Interior cukup lega dan futuristis pada masanya

Alhasil Jazz langsung booming dan menjadi compact hatchback terpopuler di Tanah Air. Terlebih saingannya yang berlogo triple elips alias Toyota Yaris baru lahir empat tahun kemudian. Namun, ada yang unik dengan Jazz di tahun 2003 ini, sebab tak banyak yang sadar jika ada dua versi yang dijual HPM di Tanah Air, yakni versi CBU (Completely Built Up) dan CKD (Completely Knock Down). Untuk tiga bulan pertama di 2003 sebenarnya Jazz masih diimpor dari Thailand.

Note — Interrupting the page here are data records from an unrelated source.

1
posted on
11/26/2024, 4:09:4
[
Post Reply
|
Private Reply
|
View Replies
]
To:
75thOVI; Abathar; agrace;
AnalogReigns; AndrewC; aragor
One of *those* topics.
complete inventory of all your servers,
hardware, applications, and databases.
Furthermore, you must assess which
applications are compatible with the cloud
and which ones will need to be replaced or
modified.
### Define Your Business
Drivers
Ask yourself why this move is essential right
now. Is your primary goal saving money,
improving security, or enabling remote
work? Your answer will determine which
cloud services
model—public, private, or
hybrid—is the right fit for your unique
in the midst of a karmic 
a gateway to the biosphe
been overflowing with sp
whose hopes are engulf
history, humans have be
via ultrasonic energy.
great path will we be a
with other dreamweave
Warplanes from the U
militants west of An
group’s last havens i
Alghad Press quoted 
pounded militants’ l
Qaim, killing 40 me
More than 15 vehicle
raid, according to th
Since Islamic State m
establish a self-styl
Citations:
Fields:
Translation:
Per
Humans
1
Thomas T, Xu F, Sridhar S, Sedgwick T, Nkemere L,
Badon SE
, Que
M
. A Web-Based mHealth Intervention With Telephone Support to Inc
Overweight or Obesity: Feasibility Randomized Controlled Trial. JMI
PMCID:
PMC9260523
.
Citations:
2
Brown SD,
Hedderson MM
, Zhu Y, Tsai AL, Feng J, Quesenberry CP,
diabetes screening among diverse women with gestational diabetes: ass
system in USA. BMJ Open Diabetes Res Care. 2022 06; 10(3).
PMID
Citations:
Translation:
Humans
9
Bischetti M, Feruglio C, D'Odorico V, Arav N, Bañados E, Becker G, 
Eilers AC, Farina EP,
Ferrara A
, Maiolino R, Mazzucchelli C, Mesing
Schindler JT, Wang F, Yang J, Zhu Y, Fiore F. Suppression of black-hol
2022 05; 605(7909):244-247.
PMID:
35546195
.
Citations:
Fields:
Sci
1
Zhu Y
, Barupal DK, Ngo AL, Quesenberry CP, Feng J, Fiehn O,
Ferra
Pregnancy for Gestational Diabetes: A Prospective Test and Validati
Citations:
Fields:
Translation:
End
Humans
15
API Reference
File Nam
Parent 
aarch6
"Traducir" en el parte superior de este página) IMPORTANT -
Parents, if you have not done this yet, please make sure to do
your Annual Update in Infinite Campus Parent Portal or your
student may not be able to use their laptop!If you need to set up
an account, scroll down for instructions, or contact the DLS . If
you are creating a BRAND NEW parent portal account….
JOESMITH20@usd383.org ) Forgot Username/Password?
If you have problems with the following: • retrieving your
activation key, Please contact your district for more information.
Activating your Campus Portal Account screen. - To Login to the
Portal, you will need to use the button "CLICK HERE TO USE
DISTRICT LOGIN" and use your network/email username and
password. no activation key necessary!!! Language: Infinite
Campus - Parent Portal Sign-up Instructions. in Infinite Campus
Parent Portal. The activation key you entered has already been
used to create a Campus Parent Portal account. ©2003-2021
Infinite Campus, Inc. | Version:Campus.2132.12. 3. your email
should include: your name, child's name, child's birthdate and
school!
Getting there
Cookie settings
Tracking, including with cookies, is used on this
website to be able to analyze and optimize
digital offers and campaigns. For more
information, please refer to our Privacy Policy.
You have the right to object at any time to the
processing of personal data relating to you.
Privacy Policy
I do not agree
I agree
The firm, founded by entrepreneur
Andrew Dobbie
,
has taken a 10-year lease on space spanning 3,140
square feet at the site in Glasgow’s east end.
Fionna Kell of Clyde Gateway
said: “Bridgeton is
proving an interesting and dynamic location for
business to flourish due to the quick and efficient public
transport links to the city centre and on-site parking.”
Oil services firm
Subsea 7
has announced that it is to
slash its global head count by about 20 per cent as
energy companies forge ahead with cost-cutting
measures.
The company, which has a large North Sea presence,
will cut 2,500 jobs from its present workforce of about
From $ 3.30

Gambar tampilan belakang Honda Jazz CBU 2003

Begini contoh Jazz GD versi CBU, ada beberapa detail berbeda

Sekadar informasi, beda Jazz CBU dengan CKD juga tidak banyak, sepengamatan tim Cintamobil.com bedanya hanya di kaca film samping yang tertulis Saint Gobain Sekurit, serta peleknya yang masih polished palang lima seperti pada mobil yang kami ulas kali ini. Namun, tidak ada beda lainnya yang mencolok, namun jika diperhatikan langsung mobil Jazz versi CBU ini ground clearance-nya terlihat sedikit lebih pendek dari versi CKD. Dalam catatan sejarah hidupnya, Jazz berkode bodi GD ini pernah melahirkan beberapa trim spesial seperti Jazz Rocks dan warna khusus yakni pink.

>>> Sayonara Honda Jazz!

Digemari Semua Kalangan Dan Hadir Versi Lebih Kencang

Kehadiran Jazz di Indonesia memang seakan mengubah persepsi masyarakat akan sebuah image mobil untuk anak muda. Jazz bermesin i-DSI laris bak kacang goreng dan langsung mendapat tempat di hati kawula muda saat itu. Mahasiswi dan ibu-ibu muda menyukai mobil ini. Hal ini membuat Hyundai Getz dan Suzuki Aerio di kelas yang sama dan hadir lebih dulu seolah tak berdaya menahan laju Jazz.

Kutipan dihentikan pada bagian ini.